The summer of 1967 was violent all across the country. Just as in other cities, black residents in Milwaukee tired of unequal treatment and the lack of opportunity hit their breaking point and a riot ensued.
“The creation of deindustrialization was in full bloom. People don’t have jobs. Things got bad. Depression, unemployment and poverty began to blanket the city so it just exploded,” Clayborn Benson says.
He is the executive director of the Wisconsin Black Historical Society.
“People are reacting all sorts of ways from turning cars over, breaking windows, looting department stores, liquor stores, there’s accidents, there’s sniper firing everywhere. It’s the spirit of frustration that Milwaukee has,” Benson says.

The National Guard was called in and a curfew was put into place.
Benson says his most vivid memory has to do with him breaking curfew to go see his girlfriend.
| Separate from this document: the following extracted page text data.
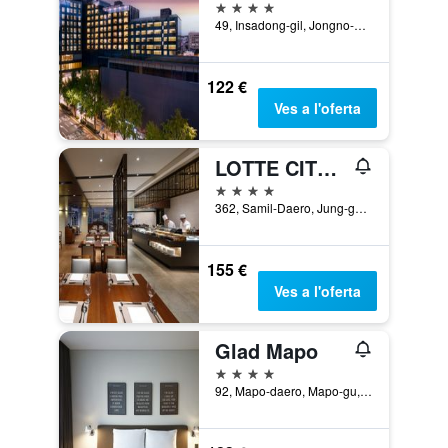
4 estrelles
49, Insadong-gil, Jongno-gu, Seül, Corea del Sud
122 €
Ves a l'oferta
LOTTE CITY HOTEL MYEONGDONG
4 estrelles
362, Samil-Daero, Jung-gu, Seül, Corea del Sud
155 €
Ves a l'oferta
Glad Mapo
4 estrelles
92, Mapo-daero, Mapo-gu, Seül, Corea del Sud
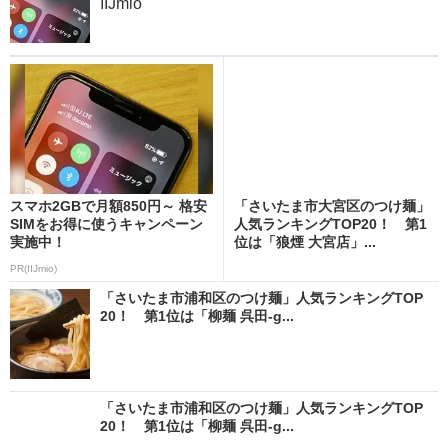
IIJmio
スマホ2GBで月額850円～ 格安
「さいたま市大宮区のつけ麺」
SIMをお得に使うキャンペーン
人気ランキングTOP20！ 第1
実施中！
位は「狼煙 大宮店」...
PR(IIJmio)
「さいたま市浦和区のつけ麺」人気ランキングTOP
20！ 第1位は「柳麺 呉田-g...
「さいたま市浦和区のつけ麺」人気ランキングTOP
20！ 第1位は「柳麺 呉田-g...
He was 16 years old at the time.

“It’s after curfew and I’m climbing up this long steep hill, going on the opposite side of the freeway as it is today and a national guard soldier was pointing a 16mm gun in my face and warned me that I was outside of my house during curfew time and I could be shot and arrested,” he recalls.
Benson says eventually, things died down and people stopped acting out, but the problems remained.
And he says those problems became even more evident last summer in the Sherman Park meighborhood.
“The conditions of the city in terms of difficulties - education, housing, employment - is worse that it was before. That’s why we had the riot of 2016,” Benson says.
Still, he says he’s holding out hope. “I want to see in the African American community we have our own business…I want to see the same things that other ethnic groups have in their communities,” Benson says.